Give back the records below verbatim, please, but without a single image.

────────

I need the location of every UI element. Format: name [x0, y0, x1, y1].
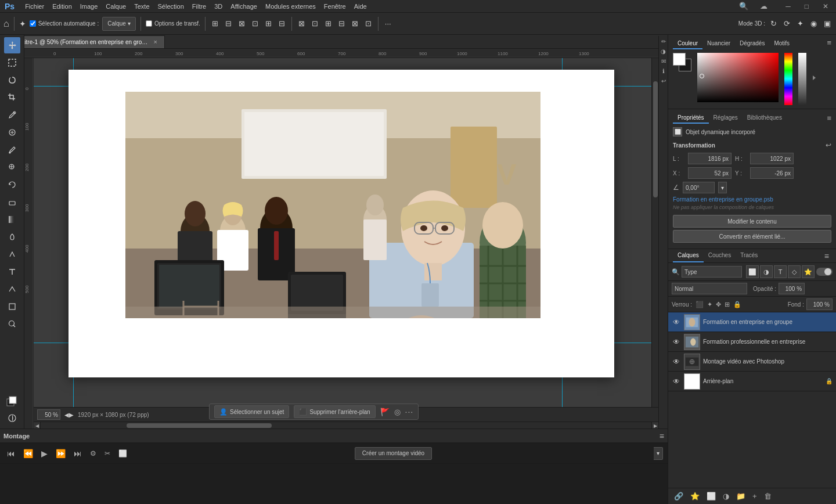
- timeline-prev-icon[interactable]: ⏪: [21, 448, 35, 459]
- menu-selection[interactable]: Sélection: [158, 3, 184, 10]
- 3d-pan-icon[interactable]: ⟳: [782, 18, 792, 29]
- opacity-input[interactable]: [779, 283, 805, 294]
- align-center-icon[interactable]: ⊟: [224, 18, 233, 29]
- menu-fenetre[interactable]: Fenêtre: [324, 3, 346, 10]
- layer-item[interactable]: 👁 Montage vidéo avec Photoshop: [668, 352, 836, 372]
- close-btn[interactable]: ✕: [820, 2, 831, 10]
- clone-tool[interactable]: [4, 159, 20, 175]
- layers-tab-calques[interactable]: Calques: [673, 249, 704, 262]
- layer-type-filter[interactable]: Type: [682, 266, 742, 278]
- width-input[interactable]: [688, 153, 732, 164]
- notes-icon[interactable]: ✉: [661, 58, 666, 64]
- menu-texte[interactable]: Texte: [134, 3, 149, 10]
- transform-input[interactable]: [146, 20, 152, 27]
- create-video-dropdown-btn[interactable]: ▾: [654, 447, 663, 460]
- eyedropper-tool[interactable]: [4, 107, 20, 123]
- menu-edition[interactable]: Edition: [52, 3, 72, 10]
- zoom-tool[interactable]: [4, 316, 20, 332]
- align-left-icon[interactable]: ⊞: [210, 18, 220, 29]
- lasso-tool[interactable]: [4, 72, 20, 88]
- cloud-icon[interactable]: ☁: [760, 2, 767, 10]
- angle-select[interactable]: ▾: [718, 182, 727, 193]
- gradient-tool[interactable]: [4, 211, 20, 228]
- brush-settings-icon[interactable]: ✏: [661, 38, 666, 45]
- menu-filtre[interactable]: Filtre: [192, 3, 206, 10]
- 3d-zoom-icon[interactable]: ✦: [795, 18, 805, 29]
- bookmark-icon[interactable]: 🚩: [380, 408, 390, 416]
- auto-select-input[interactable]: [30, 20, 36, 27]
- burn-tool[interactable]: [4, 229, 20, 245]
- shape-tool[interactable]: [4, 298, 20, 315]
- blend-mode-select[interactable]: Normal: [672, 283, 747, 294]
- filter-toggle[interactable]: [816, 268, 833, 276]
- type-tool[interactable]: [4, 264, 20, 280]
- zoom-fit-icon[interactable]: ◀▶: [63, 411, 75, 419]
- fg-color-swatch[interactable]: [673, 53, 686, 66]
- pen-tool[interactable]: [4, 246, 20, 262]
- calque-dropdown[interactable]: Calque ▾: [102, 17, 136, 31]
- maximize-btn[interactable]: □: [802, 2, 812, 10]
- layers-tab-couches[interactable]: Couches: [704, 249, 736, 262]
- add-layer-btn[interactable]: +: [750, 491, 759, 502]
- y-input[interactable]: [750, 167, 794, 179]
- filter-shape-icon[interactable]: ◇: [788, 265, 801, 278]
- move-tool[interactable]: [4, 37, 20, 53]
- color-picker-gradient[interactable]: [697, 53, 779, 102]
- timeline-first-icon[interactable]: ⏮: [5, 448, 17, 459]
- height-input[interactable]: [750, 153, 794, 164]
- layer-visibility-4[interactable]: 👁: [672, 377, 681, 386]
- filter-type-icon[interactable]: T: [774, 265, 787, 278]
- layers-panel-menu[interactable]: ≡: [822, 250, 831, 262]
- align-middle-icon[interactable]: ⊞: [264, 18, 273, 29]
- distrib-icon6[interactable]: ⊡: [363, 18, 373, 29]
- history-panel-icon[interactable]: ↩: [661, 78, 666, 84]
- hscroll-thumb[interactable]: [127, 423, 272, 428]
- layer-item[interactable]: 👁 Formation professionnelle en entrepris…: [668, 332, 836, 352]
- select-tool[interactable]: [4, 55, 20, 71]
- add-group-btn[interactable]: 📁: [734, 491, 748, 502]
- angle-input[interactable]: [683, 182, 715, 193]
- x-input[interactable]: [688, 167, 732, 179]
- timeline-transition-icon[interactable]: ⬜: [116, 448, 129, 459]
- search-icon[interactable]: 🔍: [739, 2, 748, 10]
- add-adjustment-btn[interactable]: ◑: [720, 491, 732, 502]
- color-tab-couleur[interactable]: Couleur: [673, 38, 702, 49]
- timeline-settings-icon[interactable]: ⚙: [88, 448, 99, 459]
- layer-visibility-1[interactable]: 👁: [672, 318, 681, 327]
- filter-adjust-icon[interactable]: ◑: [760, 265, 773, 278]
- create-video-btn[interactable]: Créer un montage vidéo: [355, 447, 432, 460]
- layer-visibility-2[interactable]: 👁: [672, 337, 681, 347]
- align-bottom-icon[interactable]: ⊟: [277, 18, 287, 29]
- transform-reset-icon[interactable]: ↩: [826, 141, 831, 149]
- remove-bg-btn[interactable]: ⬛ Supprimer l'arrière-plan: [294, 405, 375, 418]
- menu-modules[interactable]: Modules externes: [265, 3, 316, 10]
- color-hue-bar[interactable]: [784, 53, 792, 105]
- timeline-scissors-icon[interactable]: ✂: [102, 448, 113, 459]
- lock-artboard-icon[interactable]: ⊞: [723, 300, 731, 309]
- home-icon[interactable]: ⌂: [3, 19, 9, 29]
- color-panel-menu[interactable]: ≡: [827, 38, 831, 49]
- quick-mask-mode[interactable]: [4, 410, 20, 426]
- more-toolbar-icon[interactable]: ···: [383, 18, 393, 29]
- modify-content-btn[interactable]: Modifier le contenu: [673, 215, 831, 228]
- layer-visibility-3[interactable]: 👁: [672, 357, 681, 366]
- layer-item[interactable]: 👁 Formation en entreprise en groupe: [668, 312, 836, 332]
- color-tab-motifs[interactable]: Motifs: [769, 38, 794, 49]
- lock-position-icon[interactable]: ✦: [706, 300, 714, 309]
- timeline-next-icon[interactable]: ⏩: [53, 448, 68, 459]
- active-tab[interactable]: Sans titre-1 @ 50% (Formation en entrepr…: [2, 35, 165, 48]
- menu-image[interactable]: Image: [80, 3, 98, 10]
- distrib-icon1[interactable]: ⊠: [297, 18, 307, 29]
- layers-tab-traces[interactable]: Tracés: [736, 249, 762, 262]
- select-subject-btn[interactable]: 👤 Sélectionner un sujet: [214, 405, 289, 418]
- canvas-area[interactable]: V: [34, 58, 668, 429]
- 3d-rotate-icon[interactable]: ↻: [769, 18, 779, 29]
- auto-select-checkbox[interactable]: Sélection automatique :: [30, 20, 99, 27]
- color-alpha-bar[interactable]: [798, 53, 806, 105]
- props-tab-proprietes[interactable]: Propriétés: [673, 113, 709, 124]
- info-icon[interactable]: ℹ: [662, 68, 665, 74]
- layer-item[interactable]: 👁 Arrière-plan 🔒: [668, 372, 836, 391]
- remove2-icon[interactable]: ◎: [394, 408, 401, 416]
- distrib-icon4[interactable]: ⊟: [337, 18, 347, 29]
- filter-smart-icon[interactable]: ⭐: [802, 265, 815, 278]
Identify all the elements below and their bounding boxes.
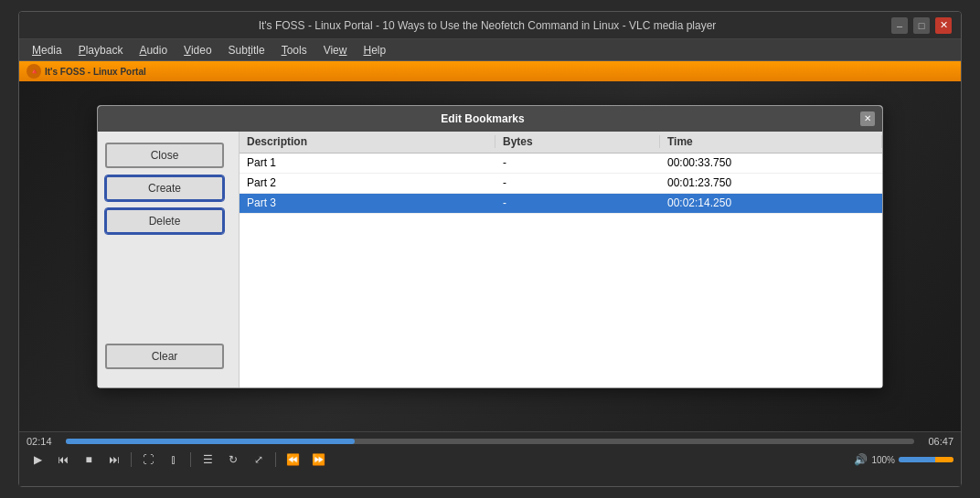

────────

Answer space →
I need the location of every UI element. Format: name [x0, y0, x1, y1].
- timeline-prev-icon[interactable]: ⏪: [21, 448, 35, 459]
- menu-selection[interactable]: Sélection: [158, 3, 184, 10]
- 3d-pan-icon[interactable]: ⟳: [782, 18, 792, 29]
- opacity-input[interactable]: [779, 283, 805, 294]
- align-center-icon[interactable]: ⊟: [224, 18, 233, 29]
- menu-fenetre[interactable]: Fenêtre: [324, 3, 346, 10]
- layer-item[interactable]: 👁 Montage vidéo avec Photoshop: [668, 352, 836, 372]
- close-btn[interactable]: ✕: [820, 2, 831, 10]
- clone-tool[interactable]: [4, 159, 20, 175]
- layers-tab-calques[interactable]: Calques: [673, 249, 704, 262]
- layer-type-filter[interactable]: Type: [682, 266, 742, 278]
- width-input[interactable]: [688, 153, 732, 164]
- notes-icon[interactable]: ✉: [661, 58, 666, 64]
- menu-texte[interactable]: Texte: [134, 3, 149, 10]
- transform-input[interactable]: [146, 20, 152, 27]
- create-video-dropdown-btn[interactable]: ▾: [654, 447, 663, 460]
- eyedropper-tool[interactable]: [4, 107, 20, 123]
- menu-edition[interactable]: Edition: [52, 3, 72, 10]
- zoom-tool[interactable]: [4, 316, 20, 332]
- align-left-icon[interactable]: ⊞: [210, 18, 220, 29]
- lasso-tool[interactable]: [4, 72, 20, 88]
- cloud-icon[interactable]: ☁: [760, 2, 767, 10]
- angle-select[interactable]: ▾: [718, 182, 727, 193]
- gradient-tool[interactable]: [4, 211, 20, 228]
- brush-settings-icon[interactable]: ✏: [661, 38, 666, 45]
- menu-filtre[interactable]: Filtre: [192, 3, 206, 10]
- 3d-zoom-icon[interactable]: ✦: [795, 18, 805, 29]
- bookmark-icon[interactable]: 🚩: [380, 408, 390, 416]
- auto-select-input[interactable]: [30, 20, 36, 27]
- burn-tool[interactable]: [4, 229, 20, 245]
- shape-tool[interactable]: [4, 298, 20, 315]
- blend-mode-select[interactable]: Normal: [672, 283, 747, 294]
- filter-toggle[interactable]: [816, 268, 833, 276]
- type-tool[interactable]: [4, 264, 20, 280]
- zoom-fit-icon[interactable]: ◀▶: [63, 411, 75, 419]
- fg-color-swatch[interactable]: [673, 53, 686, 66]
- pen-tool[interactable]: [4, 246, 20, 262]
- calque-dropdown[interactable]: Calque ▾: [102, 17, 136, 31]
- maximize-btn[interactable]: □: [802, 2, 812, 10]
- layers-tab-couches[interactable]: Couches: [704, 249, 736, 262]
- add-layer-btn[interactable]: +: [750, 491, 759, 502]
- y-input[interactable]: [750, 167, 794, 179]
- filter-shape-icon[interactable]: ◇: [788, 265, 801, 278]
- move-tool[interactable]: [4, 37, 20, 53]
- color-picker-gradient[interactable]: [697, 53, 779, 102]
- timeline-first-icon[interactable]: ⏮: [5, 448, 17, 459]
- height-input[interactable]: [750, 153, 794, 164]
- layer-visibility-4[interactable]: 👁: [672, 377, 681, 386]
- filter-type-icon[interactable]: T: [774, 265, 787, 278]
- layers-panel-menu[interactable]: ≡: [822, 250, 831, 262]
- align-middle-icon[interactable]: ⊞: [264, 18, 273, 29]
- distrib-icon6[interactable]: ⊡: [363, 18, 373, 29]
- history-panel-icon[interactable]: ↩: [661, 78, 666, 84]
- hscroll-thumb[interactable]: [127, 423, 272, 428]
- layer-item[interactable]: 👁 Formation professionnelle en entrepris…: [668, 332, 836, 352]
- select-tool[interactable]: [4, 55, 20, 71]
- add-group-btn[interactable]: 📁: [734, 491, 748, 502]
- angle-input[interactable]: [683, 182, 715, 193]
- x-input[interactable]: [688, 167, 732, 179]
- timeline-transition-icon[interactable]: ⬜: [116, 448, 129, 459]
- search-icon[interactable]: 🔍: [739, 2, 748, 10]
- add-adjustment-btn[interactable]: ◑: [720, 491, 732, 502]
- color-tab-couleur[interactable]: Couleur: [673, 38, 702, 49]
- timeline-settings-icon[interactable]: ⚙: [88, 448, 99, 459]
- layer-visibility-1[interactable]: 👁: [672, 318, 681, 327]
- filter-adjust-icon[interactable]: ◑: [760, 265, 773, 278]
- create-video-btn[interactable]: Créer un montage vidéo: [355, 447, 432, 460]
- layer-visibility-2[interactable]: 👁: [672, 337, 681, 347]
- align-bottom-icon[interactable]: ⊟: [277, 18, 287, 29]
- transform-reset-icon[interactable]: ↩: [826, 141, 831, 149]
- remove-bg-btn[interactable]: ⬛ Supprimer l'arrière-plan: [294, 405, 375, 418]
- menu-modules[interactable]: Modules externes: [265, 3, 316, 10]
- color-hue-bar[interactable]: [784, 53, 792, 105]
- timeline-scissors-icon[interactable]: ✂: [102, 448, 113, 459]
- lock-artboard-icon[interactable]: ⊞: [723, 300, 731, 309]
- home-icon[interactable]: ⌂: [3, 19, 9, 29]
- color-panel-menu[interactable]: ≡: [827, 38, 831, 49]
- quick-mask-mode[interactable]: [4, 410, 20, 426]
- more-toolbar-icon[interactable]: ···: [383, 18, 393, 29]
- modify-content-btn[interactable]: Modifier le contenu: [673, 215, 831, 228]
- layer-visibility-3[interactable]: 👁: [672, 357, 681, 366]
- layer-item[interactable]: 👁 Formation en entreprise en groupe: [668, 312, 836, 332]
- color-tab-motifs[interactable]: Motifs: [769, 38, 794, 49]
- lock-position-icon[interactable]: ✦: [706, 300, 714, 309]
- timeline-next-icon[interactable]: ⏩: [53, 448, 68, 459]
- active-tab[interactable]: Sans titre-1 @ 50% (Formation en entrepr…: [2, 35, 165, 48]
- menu-image[interactable]: Image: [80, 3, 98, 10]
- distrib-icon1[interactable]: ⊠: [297, 18, 307, 29]
- layers-tab-traces[interactable]: Tracés: [736, 249, 762, 262]
- select-subject-btn[interactable]: 👤 Sélectionner un sujet: [214, 405, 289, 418]
- canvas-area[interactable]: V: [34, 58, 668, 429]
- 3d-rotate-icon[interactable]: ↻: [769, 18, 779, 29]
- auto-select-checkbox[interactable]: Sélection automatique :: [30, 20, 99, 27]
- color-alpha-bar[interactable]: [798, 53, 806, 105]
- props-tab-proprietes[interactable]: Propriétés: [673, 113, 709, 124]
- info-icon[interactable]: ℹ: [662, 68, 665, 74]
- layer-item[interactable]: 👁 Arrière-plan 🔒: [668, 372, 836, 391]
- remove2-icon[interactable]: ◎: [394, 408, 401, 416]
- distrib-icon4[interactable]: ⊟: [337, 18, 347, 29]
- filter-smart-icon[interactable]: ⭐: [802, 265, 815, 278]
Identify all the elements below and their bounding boxes.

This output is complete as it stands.